According to Meta’s President of Global Affairs Nick Clegg, he said “Two years ago, we took action in what was extreme and highly unusual circumstances,” which was disclosed in a statement posted on the company’s website dating January 6, 2021. According to Clegg, the company’s decision came after evaluating whether there was still a “serious risk to public safety”.
The statement read “We have evaluated the current environment according to our Crisis Policy Protocol, which included looking at the conduct of the US 2022 midterm elections, and expert assessments on the current security environment,”.
“Our determination is that the risk has sufficiently receded and that we should therefore adhere to the two-year timeline we set out.”. It also added that
“As such, we will be reinstating Mr. Trump’s Facebook and Instagram accounts in the coming weeks,”.
Former President Donald Trump was suspended from Meta’s platform after the issue which happened in January. 6, this event which led to a pro-Trump mob violently storming the state’s Capitol building so they can stop the certification of current U.S. president Joe Biden, the winner of the 2020 presidential election, and overturn the results in favor of Trump. In the build-up to and also during the riots, Trump had been posting provocative messages to his followers, which led to him being suspended from various social media platforms.
Facebook founder and CEO Mark Zuckerberg stated in a statement on his Facebook page, during that period “We believe the risks of allowing the President to continue to use our service during this period are simply too great,”.

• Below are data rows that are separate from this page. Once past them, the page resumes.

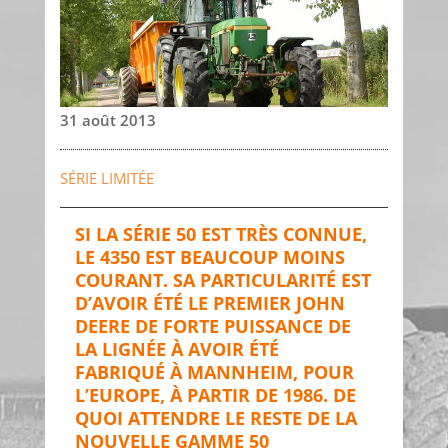
31 août 2013
SÉRIE LIMITÉE
SI LA SÉRIE 50 EST TRÈS CONNUE,
LE 4350 EST BEAUCOUP MOINS
COURANT. SA PARTICULARITÉ EST
D’AVOIR ÉTÉ LE PREMIER JOHN
DEERE DE FORTE PUISSANCE DE
LA LIGNÉE À AVOIR ÉTÉ
FABRIQUÉ À MANNHEIM, POUR
L’EUROPE, À PARTIR DE 1986. DE
QUOI ATTENDRE LE RESTE DE LA
NOUVELLE GAMME 50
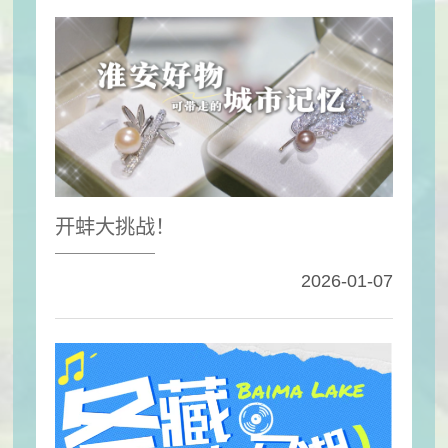
开蚌大挑战！
2026-01-07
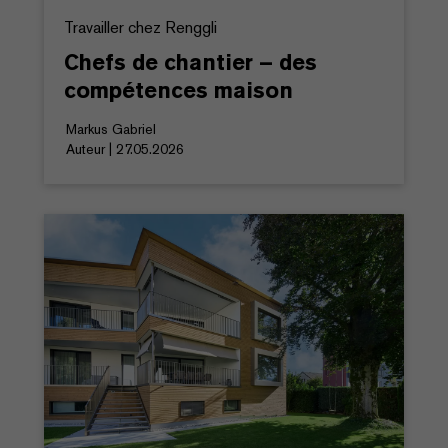
Travailler chez Renggli
Chefs de chantier – des
compétences maison
Markus Gabriel
Auteur | 27.05.2026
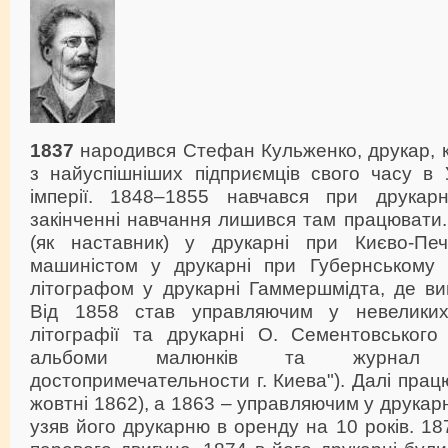
1837
народився Стефан Кульженко, друкар, 
з найуспішніших підприємців свого часу в У
імперії. 1848–1855 навчався при друкарн
закінченні навчання лишився там працювати.
(як наставник) у друкарні при Києво-Печ
машиністом у друкарні при Губернському у
літографом у друкарні Гаммершмідта, де ви
Від 1858 став управляючим у невелики
літографії та друкарні О. Сементовського 
альбоми малюнків та журнал 
достопримечательности г. Киева"). Далі прац
жовтні 1862), а 1863 – управляючим у друкарн
узяв його друкарню в оренду на 10 років. 18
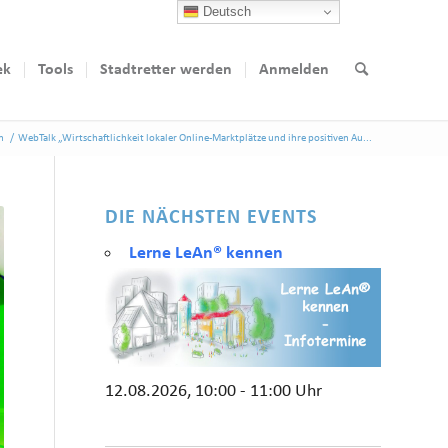
Deutsch
ek
Tools
Stadtretter werden
Anmelden
n
/
WebTalk „Wirtschaftlichkeit lokaler Online-Marktplätze und ihre positiven Au...
DIE NÄCHSTEN EVENTS
Lerne LeAn® kennen
12.08.2026, 10:00 - 11:00 Uhr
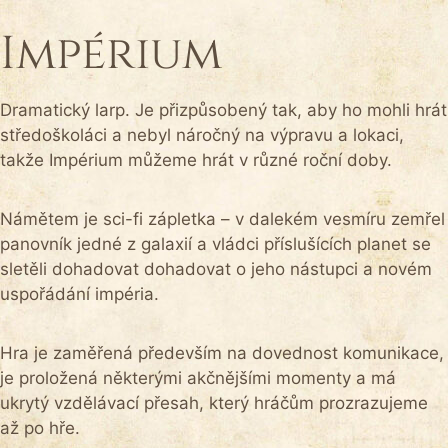
Impérium
Dramatický larp. Je přizpůsobený tak, aby ho mohli hrát
středoškoláci a nebyl náročný na výpravu a lokaci,
takže Impérium můžeme hrát v různé roční doby.
Námětem je sci-fi zápletka – v dalekém vesmíru zemřel
panovník jedné z galaxií a vládci příslušících planet se
sletěli dohadovat dohadovat o jeho nástupci a novém
uspořádání impéria.
Hra je zaměřená především na dovednost komunikace,
je proložená některými akčnějšími momenty a má
ukrytý vzdělávací přesah, který hráčům prozrazujeme
až po hře.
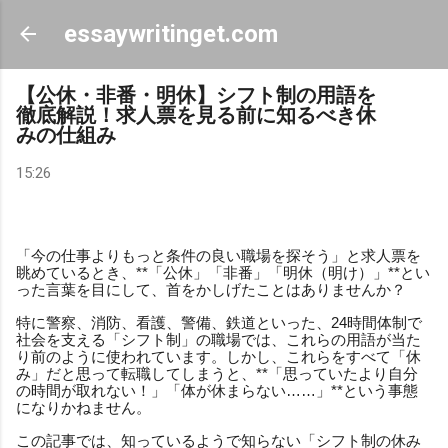
スキップしてメイン コンテンツに移動
essaywritinget.com
【公休・非番・明休】シフト制の用語を
徹底解説！求人票を見る前に知るべき休
みの仕組み
15:26
「今の仕事よりもっと条件の良い職場を探そう」と求人票を
眺めているとき、**「公休」「非番」「明休（明け）」**とい
った言葉を目にして、首をかしげたことはありませんか？
特に警察、消防、看護、警備、鉄道といった、24時間体制で
社会を支える「シフト制」の職場では、これらの用語が当た
り前のように使われています。しかし、これらをすべて「休
み」だと思って転職してしまうと、**「思っていたより自分
の時間が取れない！」「体が休まらない……」**という事態
になりかねません。
この記事では、知っているようで知らない「シフト制の休み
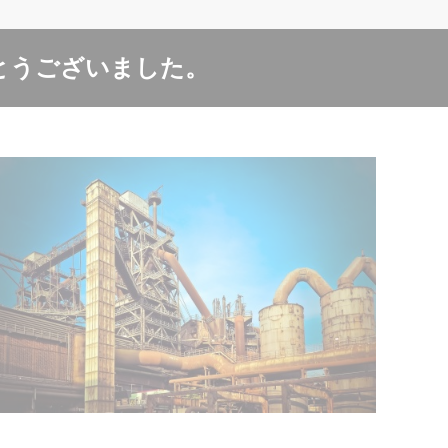
とうございました。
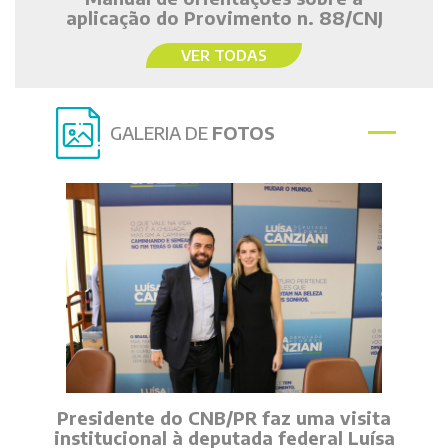
aplicação do Provimento n. 88/CNJ
VER TODAS
GALERIA DE
FOTOS
Presidente do CNB/PR faz uma visita
institucional à deputada federal Luísa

Immediately after the suspension, Meta moved the Trump case to its Oversight Board, which voted in favor of the suspension but censured the company for not stating clearly whether it was a permanent or temporary suspension and the company for not stating clearly whether it was a permanent suspension or a temporary one. However, if the Oversight Board mandated Meta to declare the timeframe for the suspension. Meta pointed out to the Oversight Board’s decision by adding that it would last for two years and after then, the company would evaluate if the account was still a risk to public safety.

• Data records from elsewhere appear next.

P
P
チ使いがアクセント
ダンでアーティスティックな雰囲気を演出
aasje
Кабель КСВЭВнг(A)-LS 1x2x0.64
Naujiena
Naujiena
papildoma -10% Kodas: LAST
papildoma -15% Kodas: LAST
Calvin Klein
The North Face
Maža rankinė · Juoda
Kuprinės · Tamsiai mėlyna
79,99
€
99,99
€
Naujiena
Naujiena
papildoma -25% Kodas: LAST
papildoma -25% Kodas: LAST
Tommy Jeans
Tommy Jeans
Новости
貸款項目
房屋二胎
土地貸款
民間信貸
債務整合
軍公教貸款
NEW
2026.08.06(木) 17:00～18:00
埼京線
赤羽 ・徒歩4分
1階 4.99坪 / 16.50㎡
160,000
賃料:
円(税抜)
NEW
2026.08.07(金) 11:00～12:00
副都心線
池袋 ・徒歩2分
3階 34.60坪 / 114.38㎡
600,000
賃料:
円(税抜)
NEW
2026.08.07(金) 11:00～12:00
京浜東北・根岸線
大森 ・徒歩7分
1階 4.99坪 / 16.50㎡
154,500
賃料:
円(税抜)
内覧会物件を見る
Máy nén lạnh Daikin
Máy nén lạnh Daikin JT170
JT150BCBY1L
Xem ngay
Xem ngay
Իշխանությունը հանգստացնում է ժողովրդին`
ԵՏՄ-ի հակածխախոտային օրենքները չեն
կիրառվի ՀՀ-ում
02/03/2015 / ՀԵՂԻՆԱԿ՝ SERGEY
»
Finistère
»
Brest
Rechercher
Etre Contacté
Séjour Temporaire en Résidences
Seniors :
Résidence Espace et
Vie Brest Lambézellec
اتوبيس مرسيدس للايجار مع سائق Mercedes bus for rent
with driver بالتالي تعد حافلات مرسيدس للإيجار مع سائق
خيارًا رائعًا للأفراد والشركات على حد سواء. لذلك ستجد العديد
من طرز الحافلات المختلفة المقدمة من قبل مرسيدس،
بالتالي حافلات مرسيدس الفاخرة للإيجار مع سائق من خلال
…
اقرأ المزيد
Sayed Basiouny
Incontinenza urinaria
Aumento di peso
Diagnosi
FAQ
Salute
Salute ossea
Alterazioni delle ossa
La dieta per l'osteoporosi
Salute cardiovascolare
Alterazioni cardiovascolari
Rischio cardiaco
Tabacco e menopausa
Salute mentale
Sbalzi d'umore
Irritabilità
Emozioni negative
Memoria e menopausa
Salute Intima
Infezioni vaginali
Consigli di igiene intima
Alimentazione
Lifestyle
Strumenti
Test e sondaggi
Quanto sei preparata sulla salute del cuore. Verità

With Meta’s recent announcement reinstating Donald Trump, the company also mentioned that it was adding “new guardrails” to prevent “deter repeat offenses” in the future. Clegg also added that, if Trump or any other reinstated account infringes Meta’s policies on Facebook or Instagram, there will be harsher penalties for a repeat of such offenses. Breaking such rules could result in content removal and a new suspension lasting for as long as a month to two years depending on the degree of the violation.
Meta also added that it will limit the visibility, and reach of certain content and remove the ability to share content that could add to the public risk, even if it doesn’t violate its policies outrightly. The company gave examples of content that “delegitimizes an upcoming election or is related to QAnon”.

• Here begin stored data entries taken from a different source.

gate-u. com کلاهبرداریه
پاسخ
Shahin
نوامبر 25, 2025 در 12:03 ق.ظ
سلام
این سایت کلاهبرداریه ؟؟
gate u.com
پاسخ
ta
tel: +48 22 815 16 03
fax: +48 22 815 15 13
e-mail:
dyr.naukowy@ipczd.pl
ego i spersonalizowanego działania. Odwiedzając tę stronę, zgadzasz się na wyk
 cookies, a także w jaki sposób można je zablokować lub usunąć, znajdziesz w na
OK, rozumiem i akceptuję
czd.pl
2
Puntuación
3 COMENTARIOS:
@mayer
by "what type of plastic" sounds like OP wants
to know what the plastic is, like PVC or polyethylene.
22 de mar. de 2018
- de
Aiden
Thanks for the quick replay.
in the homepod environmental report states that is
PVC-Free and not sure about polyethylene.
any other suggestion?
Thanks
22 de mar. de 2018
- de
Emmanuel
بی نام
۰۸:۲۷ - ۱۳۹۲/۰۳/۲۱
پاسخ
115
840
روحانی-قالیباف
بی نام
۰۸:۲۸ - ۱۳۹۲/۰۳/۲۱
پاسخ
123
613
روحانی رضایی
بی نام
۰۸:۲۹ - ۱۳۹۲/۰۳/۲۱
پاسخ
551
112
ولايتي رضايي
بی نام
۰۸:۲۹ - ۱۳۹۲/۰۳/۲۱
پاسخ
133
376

This decision by Meta to restore Trump’s Facebook and Instagram account is however not a surprise as President of Global Affairs, Nick Clegg, hinted about the possibility of such an occurrence in September 2022, and a month later, Twitter CEO, Elon Musk announced in a tweet that Twitter would reinstate Trump’s account, which gave a hint to what Meta’s decision on the former President’s case would be.
Trump who has been busy with an exclusivity agreement with his own social platform, Truth Social, has not made a single tweet since his account was reinstated on Twitter last year, although, recent reports have disclosed that he might end that agreement, so he could continue to post on other social media platform as he makes preparation for his 2024 presidential campaign.
Criticism has however risen to condemn Meta’s decision on Trump’s reinstatement while citing Trump’s promoting far-right content on Truth Social since he was suspended on Facebook.
Nicole Gill, co-founder and executive director of the advocacy nonprofit Accountable Tech said in a statement “Today, Meta chose to put its own profits above American democracy and the real-world safety of its users,”. He added, “I want to be very clear: there is absolutely no justification for allowing Donald Trump back on Facebook…This is a man who used the platform to incite a deadly insurrection against the United States – and whose behavior has only gotten more dangerous in the years since. Trump has repeatedly used Truth Social to fuel violence, spread election lies, and promote domestic terrorist organizations like QAnon.”.